De beschikbare middelen moeten in onze ogen worden aangewend om veiligheid, stabiliteit, ontwikkeling en perspectief te creëren in ontwikkelingslanden. Over de ophoging van het defensiebudget lijkt consensus te bestaan. Volgens het CDA zou dit gepaard moeten gaan met investeringen in soft power. De geïntegreerde aanpak is een combinatie van veiligheid, ontwikkeling en het bieden van perspectief. Dit hoort ook bij de langetermijnvisie op kritieke regio's. Van onderop, vanuit de samenlevingen moet mensen perspectief daarop worden geboden.

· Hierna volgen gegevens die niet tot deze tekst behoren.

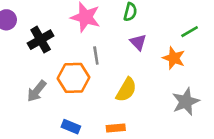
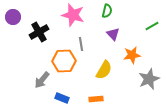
orange star: (174, 58) -> (132, 55), moved, turned -30
gray arrow: (37, 91) -> (42, 80), moved

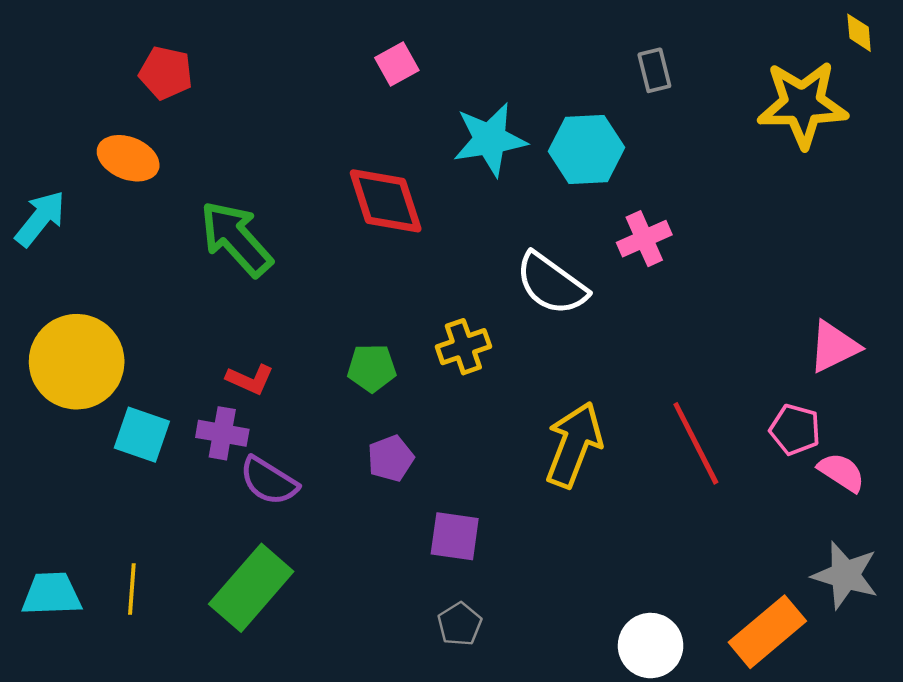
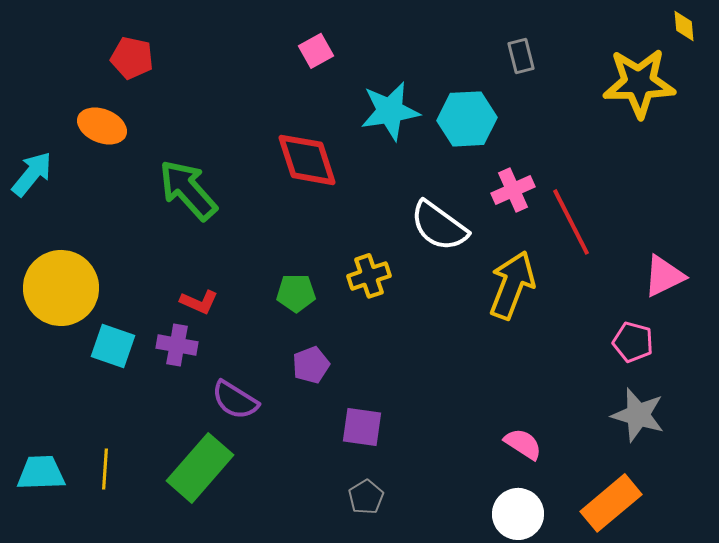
red line: (696, 443) -> (571, 222), moved
yellow arrow: (574, 445) -> (512, 285), moved
pink semicircle: (841, 472) -> (523, 444), moved
purple semicircle: (269, 481) -> (235, 400), moved
gray star: (845, 575) -> (638, 415), moved

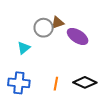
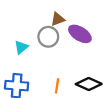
gray circle: (44, 28) -> (48, 37), moved

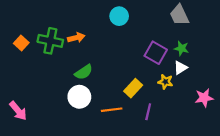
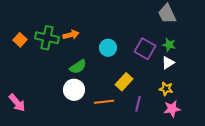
cyan circle: (119, 16) -> (108, 48), moved
yellow star: (165, 82) -> (166, 89), moved
pink star: (204, 98) -> (172, 109), moved

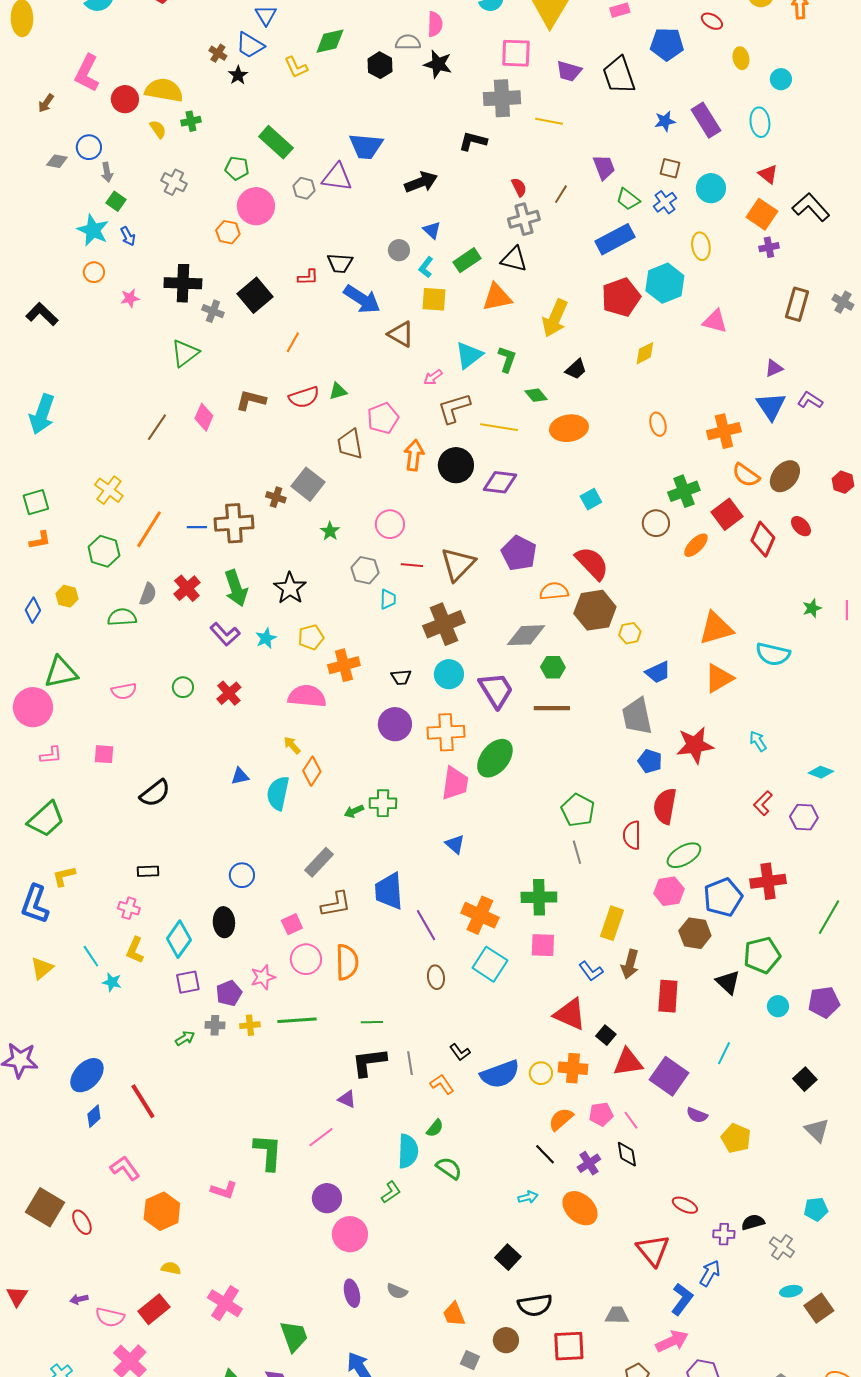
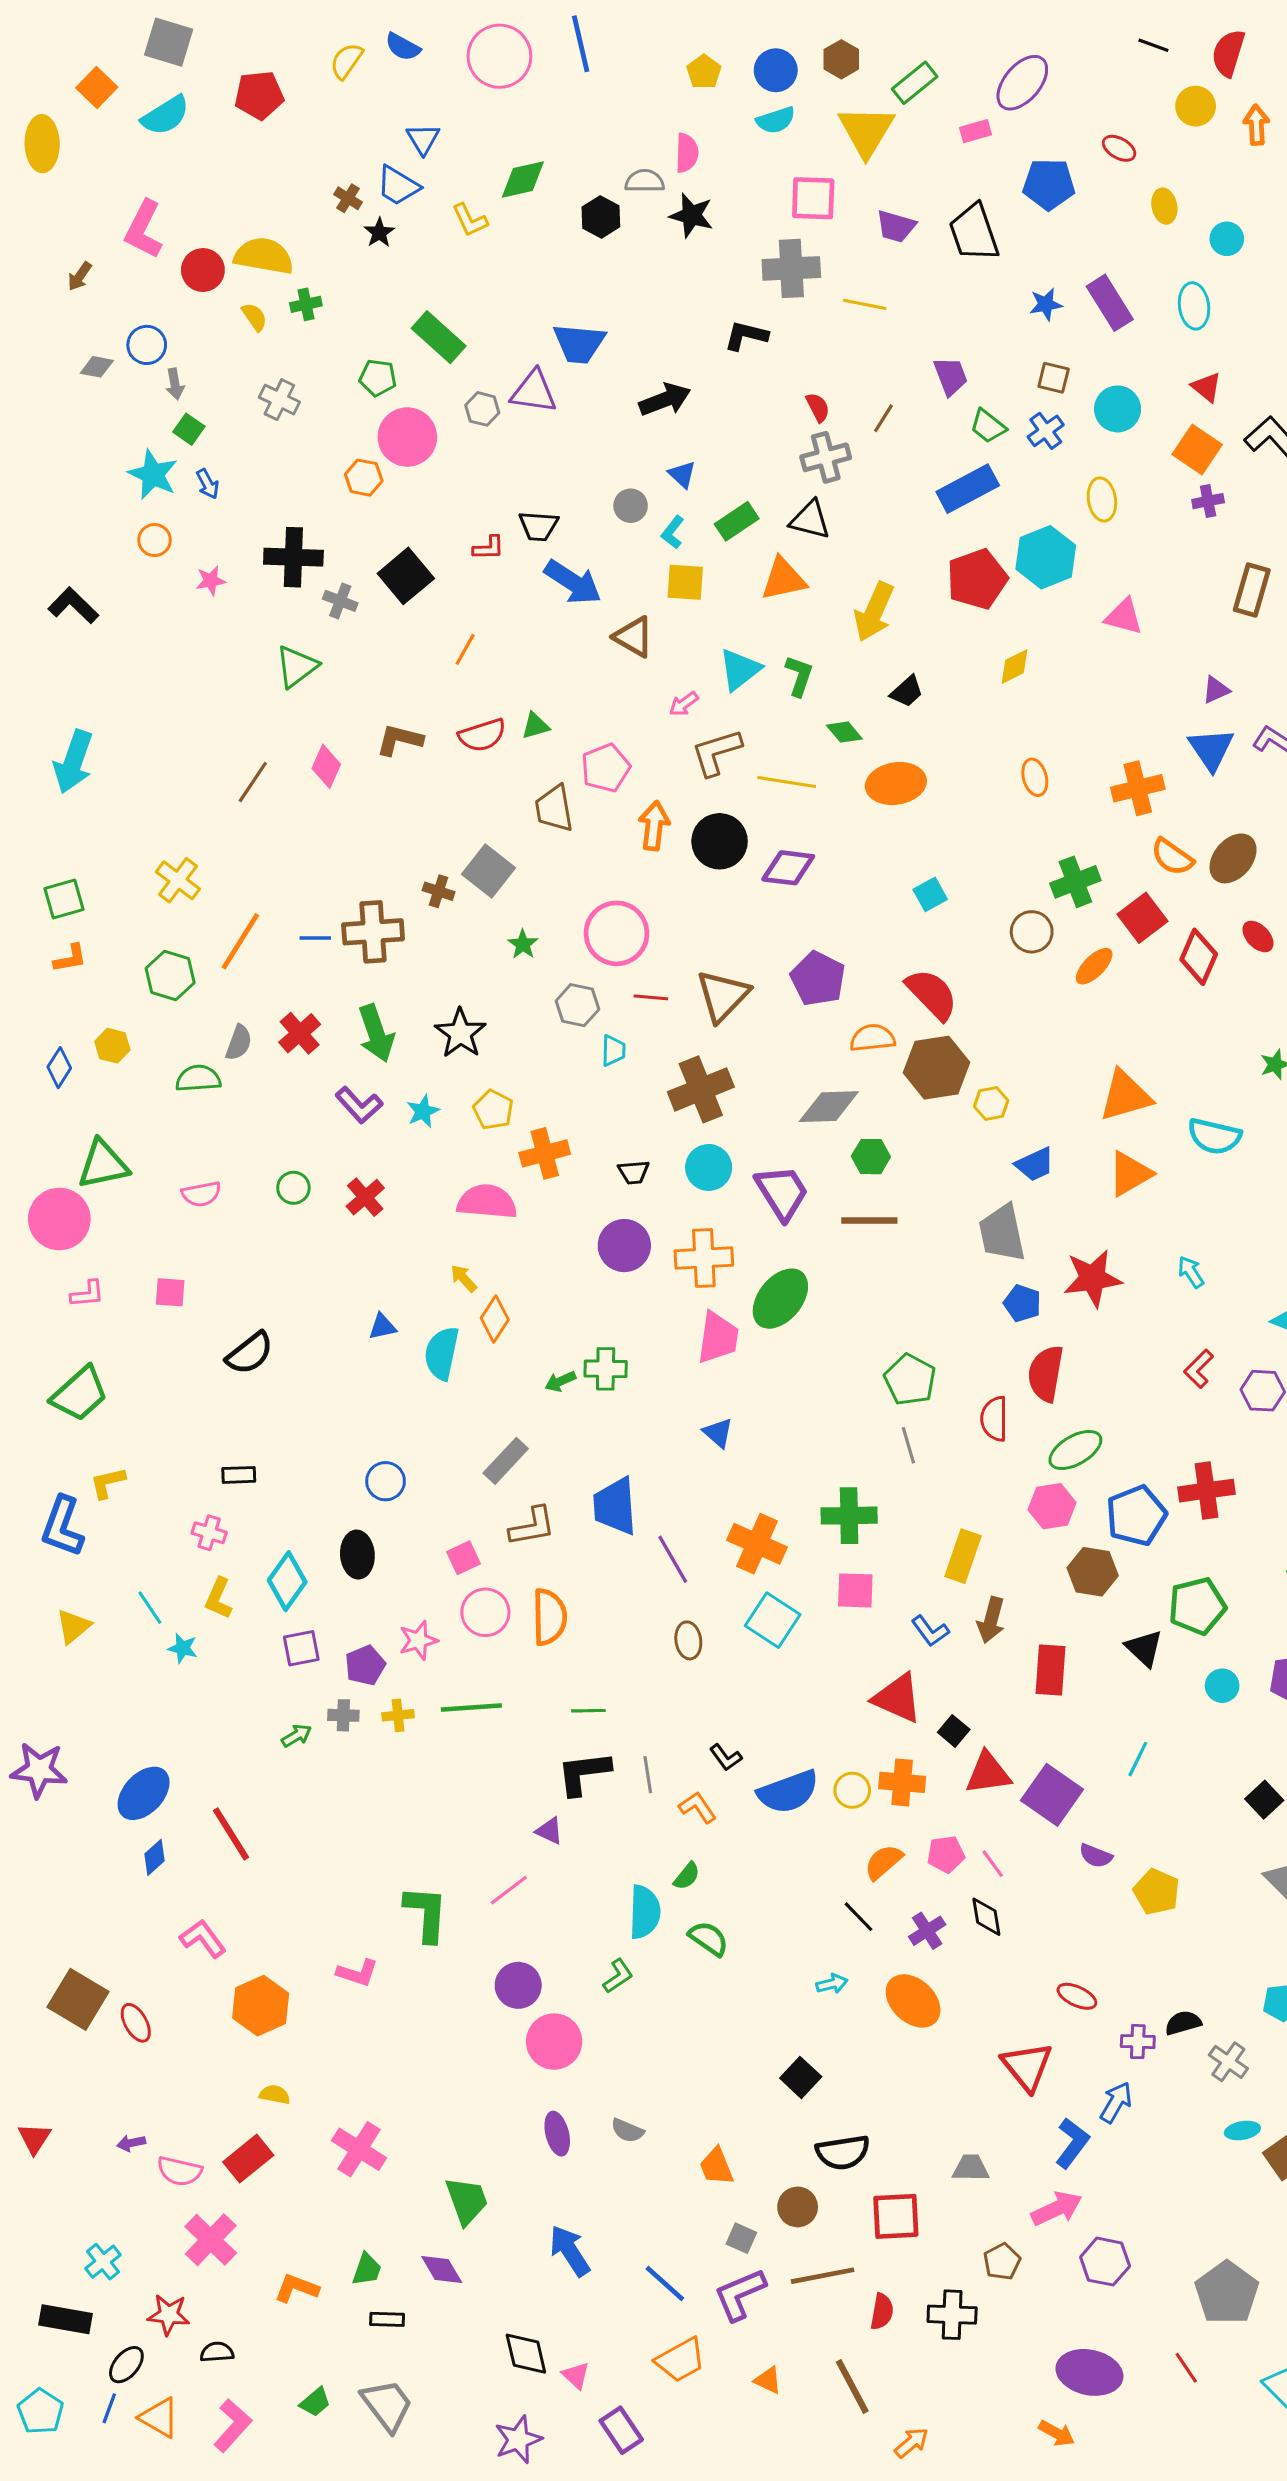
pink circle: (390, 524) -> (617, 933), size x1.4
yellow pentagon: (311, 637) -> (493, 1110), turned -30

Het is de vraag waar Nederland de meeste toegevoegde waarde kan hebben bij de keuze voor partnerlanden door de middelen slim uit te geven en door samenwerking te zoeken met andere donoren. Het duurt natuurlijk generaties voordat je sommige veranderingen tot stand hebt gebracht. Hoe gaat de Minister om met dat dilemma? We zijn vroegtijdig uit Afghanistan vertrokken, waar we een militaire interventie hadden. Het conflict gaat daar wel door. Ook de stromen van mensen gaan door. In hoeverre betrekt de Minister maatschappelijke organisaties bij de keuze voor partnerlanden? Betrekt zij daarbij alleen de activiteiten die organisaties daar verrichten of wordt hun ook gevraagd om mee te denken over de langetermijnvisies? Ook daaruit kun je keuzes voor partnerschappen in brede zin afleiden.
We horen graag van de Minister hoe het zit met de mogelijkheid om schuldkwijtscheldingen te rapporteren als ODA. Kan de Minister aangeven om welk bedrag dit zou kunnen gaan en welke gevolgen dat heeft voor de Nederlandse nieuwe ODA-uitgaven? In de schriftelijke ronde hebben we al eens gevraagd hoe het zit met financieringen en of die mogen worden meegeteld. De Minister heeft daar positief op gereageerd.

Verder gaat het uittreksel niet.